Conference: ICLR 2026
arXiv: 2509.23610
Code: Available (https://cslikai.cn/Dolphin)
Area: Audio & Speech
Keywords: audio-visual speech separation, discrete lip semantics, vector quantization, global-local attention, lightweight

TL;DR

This paper proposes Dolphin, a model that maps lip movements to discrete semantic tokens via a dual-path lightweight video encoder (DP-LipCoder), and introduces a Global-Local Attention (GLA) separator. Dolphin surpasses state-of-the-art methods on three benchmarks while reducing parameters by 50%+, MACs by 2.4×, and GPU inference latency by 6×.

Background & Motivation

Audio-Visual Speech Separation (AVSS) leverages visual cues (lip movements) to extract target speaker speech from noisy mixed audio. Existing methods face two fundamental tensions:

Path dependency in visual encoders: Large-scale pretrained video backbones (e.g., 3D ResNet-18) offer strong semantic alignment but at prohibitive computational cost; direct compression severely degrades semantic representation; lightweight encoders designed from scratch can only extract shallow pixel-level features.
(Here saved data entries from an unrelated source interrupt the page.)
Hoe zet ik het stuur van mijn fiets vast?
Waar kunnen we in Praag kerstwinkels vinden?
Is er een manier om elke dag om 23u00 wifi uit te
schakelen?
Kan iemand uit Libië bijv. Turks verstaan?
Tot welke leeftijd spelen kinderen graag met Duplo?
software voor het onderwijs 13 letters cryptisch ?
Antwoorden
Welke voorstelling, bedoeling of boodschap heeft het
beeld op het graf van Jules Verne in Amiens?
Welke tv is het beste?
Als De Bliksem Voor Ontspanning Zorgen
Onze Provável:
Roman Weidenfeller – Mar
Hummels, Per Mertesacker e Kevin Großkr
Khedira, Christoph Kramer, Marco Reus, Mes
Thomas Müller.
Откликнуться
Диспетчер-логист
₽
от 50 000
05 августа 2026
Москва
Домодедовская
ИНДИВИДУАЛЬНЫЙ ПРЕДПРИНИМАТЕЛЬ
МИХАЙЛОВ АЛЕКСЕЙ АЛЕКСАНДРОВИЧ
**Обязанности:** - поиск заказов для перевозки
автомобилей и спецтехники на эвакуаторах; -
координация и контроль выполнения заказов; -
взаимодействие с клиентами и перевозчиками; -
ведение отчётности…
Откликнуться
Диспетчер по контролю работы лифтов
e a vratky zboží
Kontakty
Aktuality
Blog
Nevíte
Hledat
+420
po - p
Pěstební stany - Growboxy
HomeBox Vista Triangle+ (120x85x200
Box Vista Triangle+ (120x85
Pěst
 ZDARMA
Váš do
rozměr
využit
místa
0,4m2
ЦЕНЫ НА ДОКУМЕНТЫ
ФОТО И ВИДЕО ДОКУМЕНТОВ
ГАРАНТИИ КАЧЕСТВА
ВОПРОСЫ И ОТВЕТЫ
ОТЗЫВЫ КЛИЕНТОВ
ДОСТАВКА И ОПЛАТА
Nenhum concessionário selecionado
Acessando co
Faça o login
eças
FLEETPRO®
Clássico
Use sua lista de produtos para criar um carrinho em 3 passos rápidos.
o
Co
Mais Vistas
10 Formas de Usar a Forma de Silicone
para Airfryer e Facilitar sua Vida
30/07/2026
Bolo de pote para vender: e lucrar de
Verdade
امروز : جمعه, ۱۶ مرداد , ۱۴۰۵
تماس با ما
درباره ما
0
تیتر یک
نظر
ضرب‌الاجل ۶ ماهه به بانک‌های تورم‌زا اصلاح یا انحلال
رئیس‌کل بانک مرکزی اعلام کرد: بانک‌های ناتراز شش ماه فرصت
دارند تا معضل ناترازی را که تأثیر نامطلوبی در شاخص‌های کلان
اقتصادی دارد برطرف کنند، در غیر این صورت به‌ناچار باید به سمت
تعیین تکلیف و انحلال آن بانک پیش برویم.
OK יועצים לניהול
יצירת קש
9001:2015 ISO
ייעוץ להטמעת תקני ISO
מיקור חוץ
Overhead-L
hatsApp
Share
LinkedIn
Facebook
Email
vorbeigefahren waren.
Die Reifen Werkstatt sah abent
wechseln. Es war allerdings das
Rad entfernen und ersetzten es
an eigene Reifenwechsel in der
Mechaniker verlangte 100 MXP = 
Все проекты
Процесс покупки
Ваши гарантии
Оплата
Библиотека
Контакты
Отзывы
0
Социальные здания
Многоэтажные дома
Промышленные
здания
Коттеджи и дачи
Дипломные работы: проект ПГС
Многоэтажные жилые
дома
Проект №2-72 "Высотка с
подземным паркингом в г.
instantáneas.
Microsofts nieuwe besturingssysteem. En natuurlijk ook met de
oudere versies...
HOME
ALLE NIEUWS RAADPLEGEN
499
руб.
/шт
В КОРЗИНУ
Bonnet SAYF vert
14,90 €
Efficiency–quality trade-off in separators: High-performance methods (e.g., AV-Mossformer2) have enormous parameter counts unsuitable for deployment; lightweight alternatives (RTFSNet, AVLiT) rely on multiple iterations, resulting in still-high inference latency.

Method

Overall Architecture

Dolphin consists of five core components: - Pretrained video encoder DP-LipCoder: Maps lip video to reconstruction features \(\mathbf{V}_r\) and semantic features \(\mathbf{V}_s\) - Audio encoder: A 1D convolutional layer encoding mixed audio into \(\mathbf{X} \in \mathbb{R}^{N_a \times T_a}\) - Audio-Visual Fusion (AVF) module: Fuses visual and audio features - Separator: An encoder-decoder architecture based on TDANet, with GLA blocks embedded at each layer - Audio decoder: A 1D transposed convolution outputting the time-domain separated signal

Key Designs

1. DP-LipCoder: Dual-Path Lightweight Video Encoder

A dual-path autoencoder is designed based on the MagVIT video generation architecture:

  • Reconstruction path: Extracts compressed visual features \(\mathbf{V}_r\), preserving auxiliary cues such as speaker identity and facial expressions. The encoder consists of cascaded 3D residual blocks, spatial attention blocks, and alternating spatial downsampling.
  • Semantic path: An encoder with the same structure but non-shared parameters, augmented at the end with a Vector Quantization (VQ) module. Knowledge distillation from AV-HuBERT maps continuous video to audio-aligned discrete semantic tokens \(\mathbf{V}_s\).
  • Decoder: The outputs of both paths are summed and fused for video reconstruction.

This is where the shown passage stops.